Смех и разговоры в соседней комнате стихли, и молодой Джон вышел, играя своей цепочкой. Роза с любопытством выглянула из-за дверей.
— Послушай, Джон, — сказал ему Борк. — Вот господин Лозинский осуждает вас, зачем вы не исполняете веру отцов.
Джон, которому, видно, не очень любопытно было разговаривать об этом, поиграл цепочкой и сказал:
— А разве господин тоже еврей?
Матвей выпрямился. У себя он бы, может быть, поучил этого молокососа за такое обидное слово, но теперь он только ответил:
— Я христианин, и деды, и отцы были христиане — греко-униаты…
— Олл райт! — сказал молодой Джон. — А как вы мне скажете: можно ли спастись еврею?
Матвей подумал и сказал, немного смутившись:
— По совести тебе, молодой человек, скажу: не думаю…
— Уэлл! Так зачем вы хотите, чтобы я держался такой веры, в которой моя душа должна пропасть…
И видя, что Матвей долго не соберется ответить, он повернулся и опять ушел к сестре.

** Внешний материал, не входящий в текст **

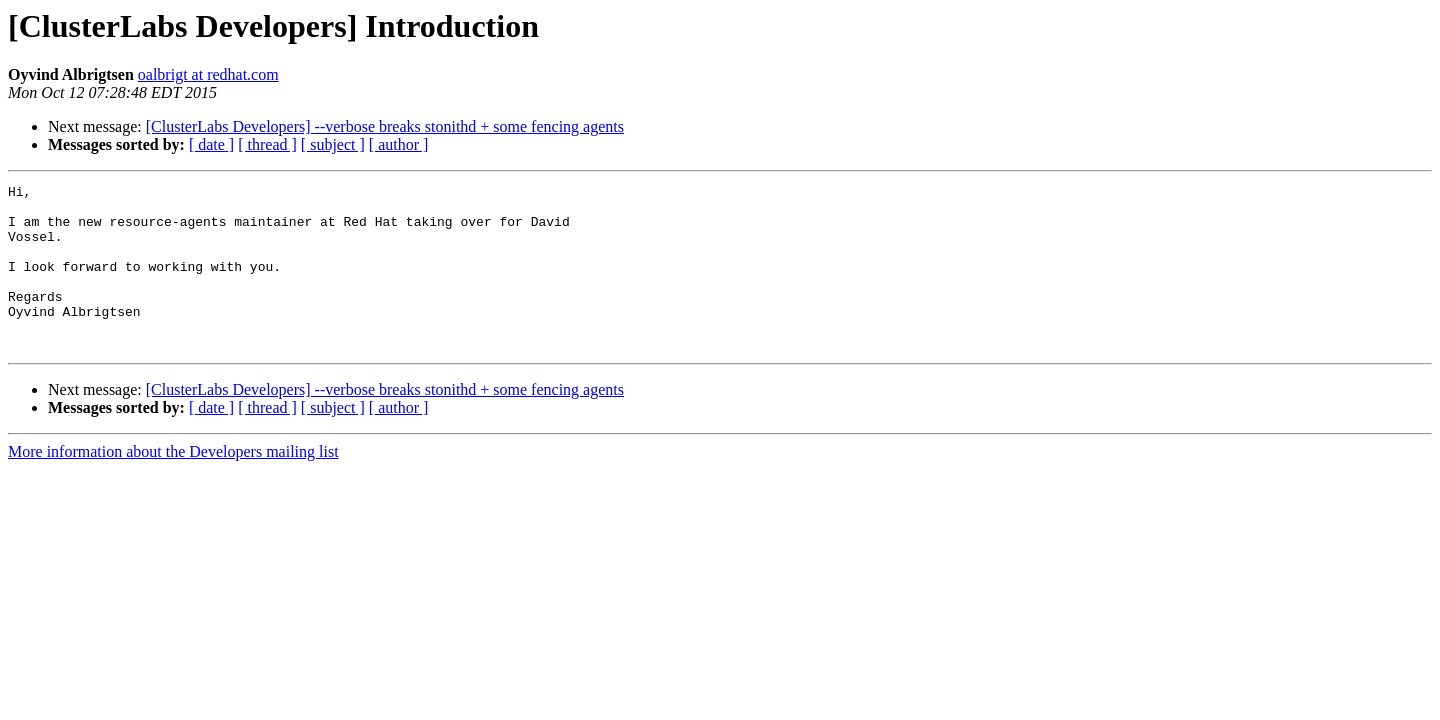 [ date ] (211, 144)
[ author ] (399, 144)
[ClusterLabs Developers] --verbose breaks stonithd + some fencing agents (385, 126)
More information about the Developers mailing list (173, 484)
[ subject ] (333, 144)
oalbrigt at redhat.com (208, 74)
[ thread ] (267, 144) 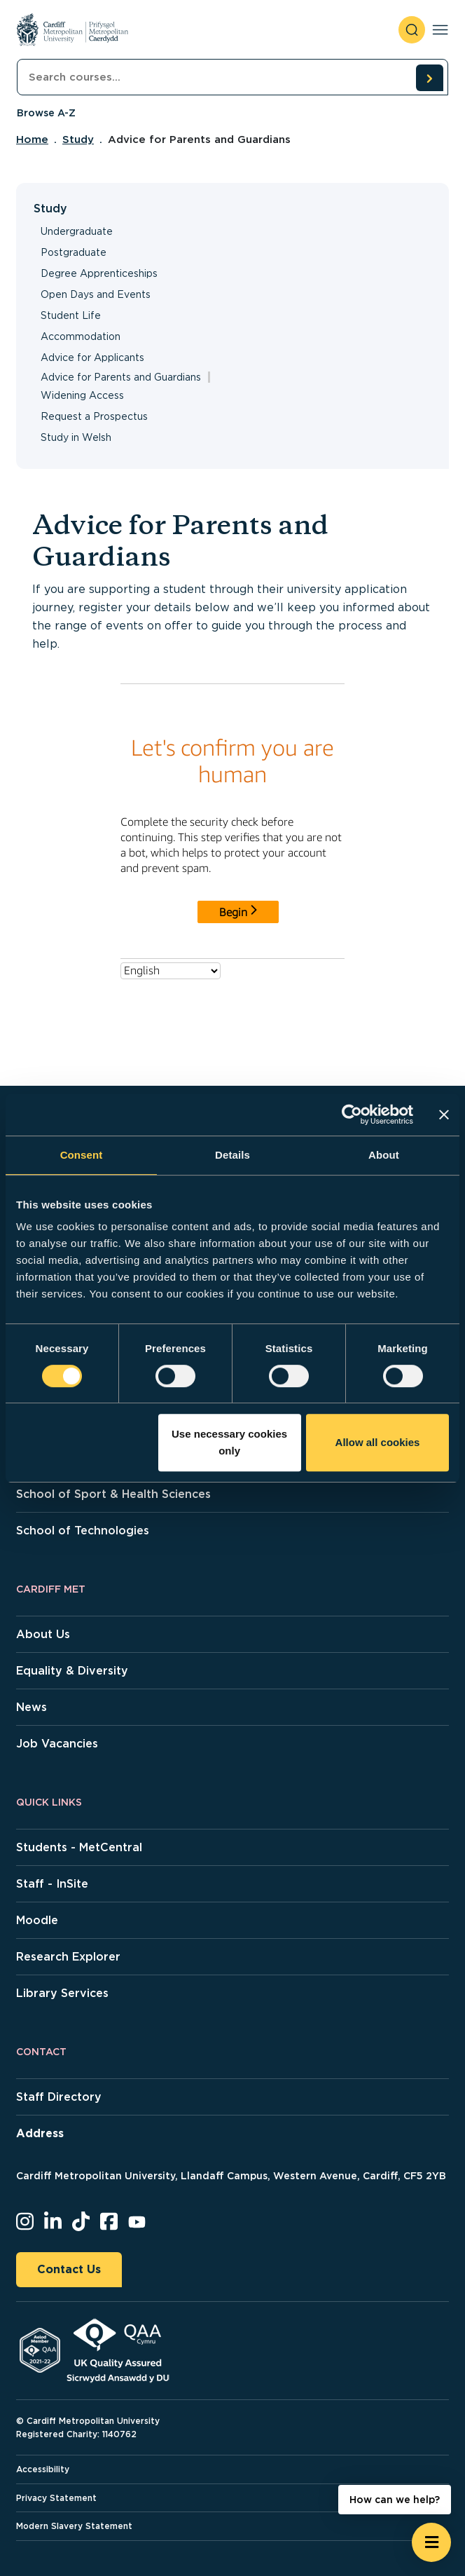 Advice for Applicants (92, 357)
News (31, 1707)
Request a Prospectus (94, 416)
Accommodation (80, 336)
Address (40, 2133)
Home (32, 139)
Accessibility (42, 2469)
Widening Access (82, 395)
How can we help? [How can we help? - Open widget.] (394, 2499)
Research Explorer (68, 1956)
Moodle (37, 1920)
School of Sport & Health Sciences (113, 1494)
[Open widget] (431, 2542)
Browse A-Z (46, 112)
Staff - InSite (52, 1883)
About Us (43, 1634)
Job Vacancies (57, 1743)
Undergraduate (77, 231)
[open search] (411, 29)
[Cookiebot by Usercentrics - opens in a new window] (352, 1114)
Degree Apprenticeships (99, 273)
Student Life (71, 315)
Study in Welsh (76, 437)
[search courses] (429, 77)
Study (78, 139)
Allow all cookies (377, 1442)
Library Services (62, 1993)
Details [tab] (232, 1155)
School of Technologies (82, 1530)
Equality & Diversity (72, 1670)
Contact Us (69, 2269)
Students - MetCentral (79, 1847)
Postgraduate (73, 252)
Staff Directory (59, 2097)
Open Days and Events (96, 294)
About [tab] (383, 1155)
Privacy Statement (56, 2498)
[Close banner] (444, 1114)
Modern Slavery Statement (74, 2526)
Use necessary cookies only (229, 1442)
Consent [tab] (81, 1155)
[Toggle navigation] (440, 29) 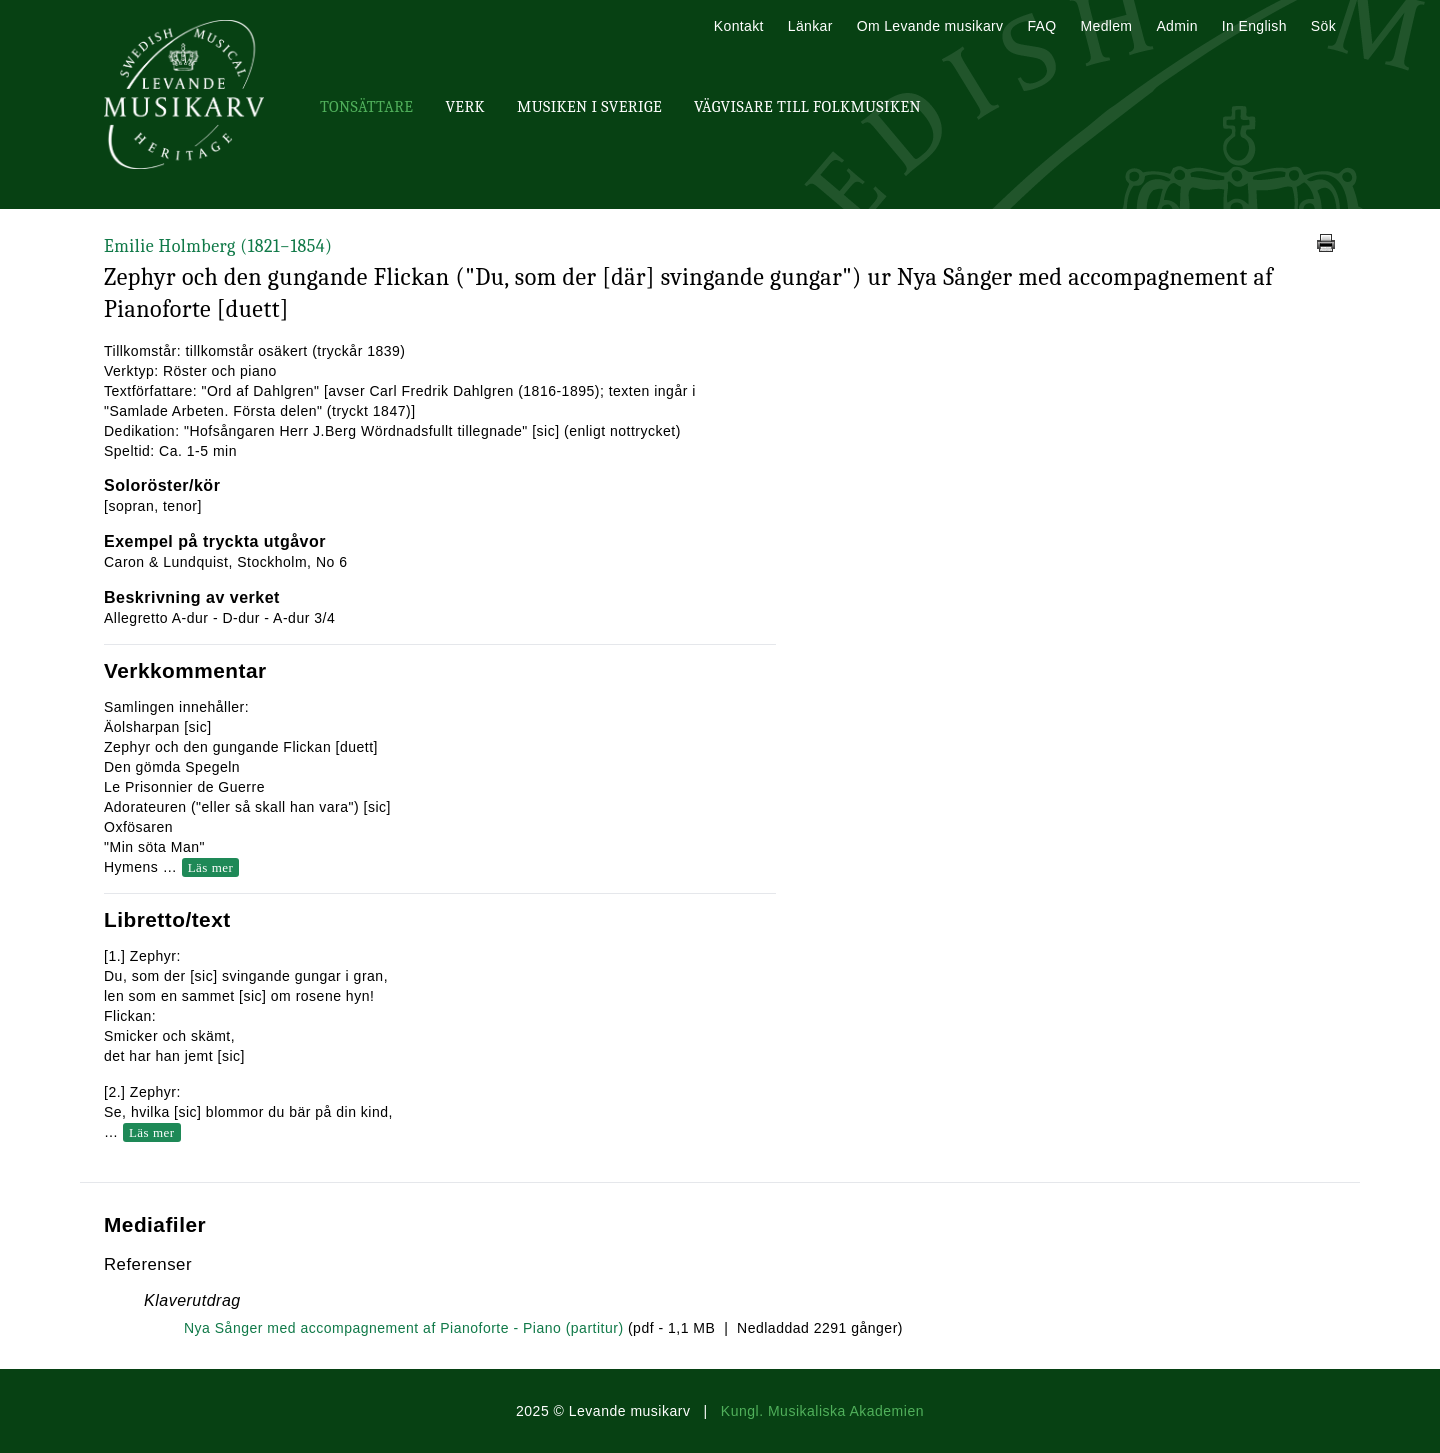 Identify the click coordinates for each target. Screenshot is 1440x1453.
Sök (1323, 26)
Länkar (810, 26)
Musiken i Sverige (589, 107)
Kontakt (739, 26)
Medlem (1106, 26)
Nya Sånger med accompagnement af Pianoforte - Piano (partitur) (404, 1328)
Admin (1176, 26)
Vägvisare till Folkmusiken (807, 107)
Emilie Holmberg (218, 246)
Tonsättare (366, 107)
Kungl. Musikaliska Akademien (822, 1411)
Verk (465, 107)
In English (1254, 26)
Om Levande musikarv (930, 26)
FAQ (1041, 26) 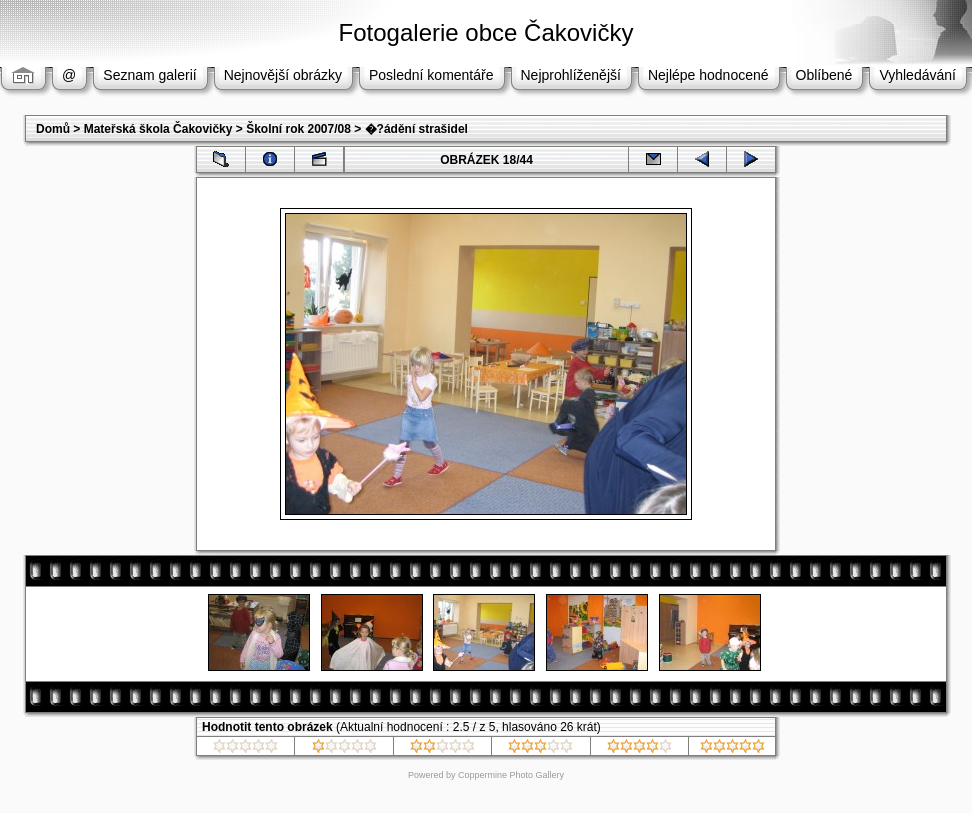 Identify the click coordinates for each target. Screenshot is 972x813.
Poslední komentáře (431, 75)
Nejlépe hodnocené (708, 75)
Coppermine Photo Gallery (511, 775)
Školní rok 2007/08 (298, 129)
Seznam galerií (149, 75)
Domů (53, 129)
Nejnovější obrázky (283, 75)
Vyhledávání (917, 75)
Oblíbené (824, 75)
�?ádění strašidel (416, 129)
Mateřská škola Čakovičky (158, 129)
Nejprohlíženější (571, 75) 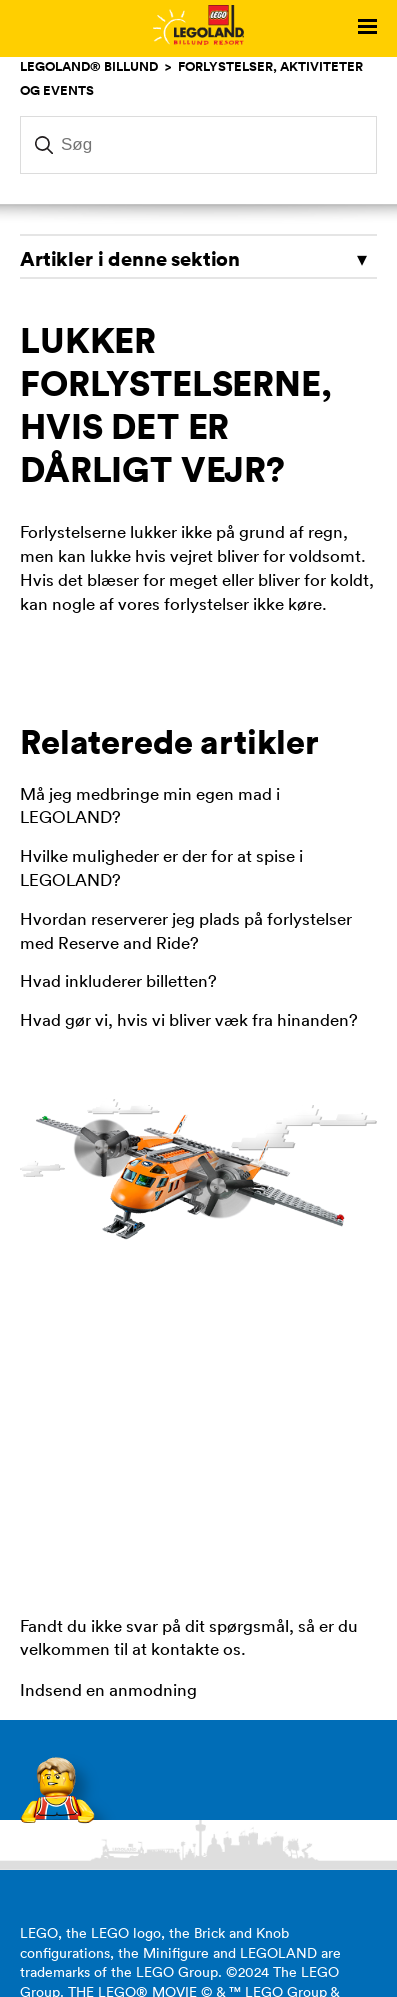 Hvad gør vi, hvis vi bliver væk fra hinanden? (189, 1020)
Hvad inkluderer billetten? (118, 981)
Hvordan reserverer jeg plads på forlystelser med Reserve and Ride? (186, 931)
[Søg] (198, 145)
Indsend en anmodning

— А ну! Что вы скажете? — спросил Борк, глядя на лозищанина острым взглядом. — Вот как они тут умеют рассуждать. Поверите вы мне, на каждое ваше слово он вам сейчас вот так ответит, что у вас язык присохнет. По-нашему, лучшая вера та, в которой человек родился, — вера отцов и дедов. Так мы думаем, глупые старики.
— Разумеется, — ответил Матвей, обрадовавшись.
— Ну, а знаете, что он вам скажет на это?
— Ну?
— Ну, он говорит так: значит, будет на свете много самых лучших вер, потому что ваши деды верили по-вашему… Так? Ага! А наши деды — по-нашему. Ну, что же дальше? А дальше будет вот что: лучшая вера такая, какую человек выберет по своей мысли… Вот как они говорят, молодые люди…
— А чтоб им провалиться, — сказал Матвей. — Да это значит, сколько голов, столько вер.
— А что вы думаете, — тут их разве мало? Тут что ни улица, то своя конгрегешен. Вот нарочно подите в воскресенье в Бруклин, так даже можете не мало посмеяться…
— Посмеяться? В церкви?
— Ну! они и молятся, и смеются, и говорят о своих делах, и опять молятся… Я вам говорю, — Америка такая сторона… Вот увидите сами…
И долго еще эти два человека: старый еврей и молодой лозищанин, сидели вечером и говорили о том, как верят в Америке. А в соседней комнате молодые люди все болтали и смеялись, а за стеной глухо гремел огромный город…
Город гремел, а Лозинский, помолившись богу и рано ложась на ночь, закрывал уши, чтобы не слышать этого страшного, тяжелого грохота. Он старался забыть о нем и думать о том, что будет, когда они разыщут Осипа и устроятся с ним в деревне…
В той самой деревне, которая померещилась им еще в Лозищах, из-за которой Лозищи показались им бедны и скучны, из-за которой они проехали моря и земли, которая виднелась им из-за дали океана, в туманных мечтах, как земля обетованная, как вторая родина, которая должна быть такая же дорогая, как и старая родина.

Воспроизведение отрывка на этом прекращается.